Bank of England governor Andrew Bailey had a Herculean three-card trick to pull off on Thursday when presenting the central bank’s new inflation forecast and decision to hold back on immediately raising interest rates.
Bailey, who fuelled expectations of a rate rise last month by saying the BoE “will have to act” to tackle surging inflation, wanted those listening to accept three different messages — which to many in the audience may have appeared contradictory.
First, that the BoE Monetary Policy Committee is much more concerned about inflation than it was previously and interest rates really are going to rise “over coming months”.
Second, that it was good to wait and see before taking action because the outlook for economic growth had darkened and the overall picture was terribly uncertain.
And third that people should continue to heed his words even though he acknowledged that his comments last month about taming inflation had been “truisms” and therefore empty of meaning.

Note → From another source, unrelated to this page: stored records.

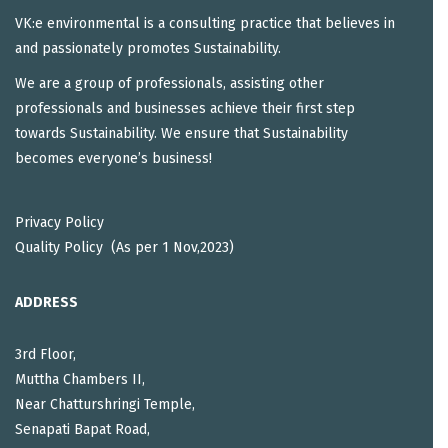
VK:e environmental is a consulting practice that believes in
and passionately promotes Sustainability.
We are a group of professionals, assisting other
professionals and businesses achieve their first step
towards Sustainability. We ensure that Sustainability
becomes everyone’s business!
Privacy Policy
Quality Policy (As per 1 Nov,2023)
ADDRESS
3rd Floor,
Muttha Chambers II,
Near Chatturshringi Temple,
Senapati Bapat Road,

The BoE’s main forecast, based on market interest rates, showed inflation reaching 5 per cent next spring before coming back below the central bank’s 2 per cent target — indicating traders had become over excited about a tightening of monetary policy.

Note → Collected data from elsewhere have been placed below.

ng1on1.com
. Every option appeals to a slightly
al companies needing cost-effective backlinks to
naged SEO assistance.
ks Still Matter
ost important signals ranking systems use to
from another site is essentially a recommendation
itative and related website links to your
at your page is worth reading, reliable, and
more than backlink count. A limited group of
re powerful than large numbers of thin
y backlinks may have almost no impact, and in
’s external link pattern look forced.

But Bailey said the MPC was more interested now in alternative predictions for inflation by the central bank that were based on the assumption that interest rates would remain at 0.1 per cent.
These predictions no longer suggested price stability in the medium term unlike the equivalents in the BoE’s May and August inflation forecasts, he added.

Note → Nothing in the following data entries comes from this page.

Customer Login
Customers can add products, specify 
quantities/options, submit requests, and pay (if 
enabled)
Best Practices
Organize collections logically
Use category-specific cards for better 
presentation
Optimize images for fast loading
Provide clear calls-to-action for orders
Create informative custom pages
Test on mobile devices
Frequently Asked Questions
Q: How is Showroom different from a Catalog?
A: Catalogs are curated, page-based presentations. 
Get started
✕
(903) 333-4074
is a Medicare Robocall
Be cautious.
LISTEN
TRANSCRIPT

Instead, inflation was still at 2.8 per cent at the end of 2023 and “then you’ve got inflation stuck at around 2.6 [per cent]” until the middle of the decade, said Bailey.
He signalled the BoE’s alternative predictions for inflation “will require bank rate to rise”.
The BoE governor’s difficulty was that if rate rises were needed to control inflation, he also wanted to argue that they were not necessary now.
One ostensible reason for the MPC to wait at least until its December meeting was that its nine members would by then know whether the end of the government’s furlough scheme in September had led to job losses — and therefore would be in a better position to judge how far wage growth might fuel persistent inflation.
Bailey said the evolution of the labour market would be “crucial” to both the scale and the pace of interest rate rises.
However, the MPC’s monetary policy report made it clear the BoE is not expecting unemployment to increase much, with real-time data pointing to a tight labour market.
But even if the end of the furlough programme turns out to have gone smoothly, the MPC minutes of its November meeting and the monetary policy report highlighted other reasons for members to worry about the fragility of the UK’s economic recovery.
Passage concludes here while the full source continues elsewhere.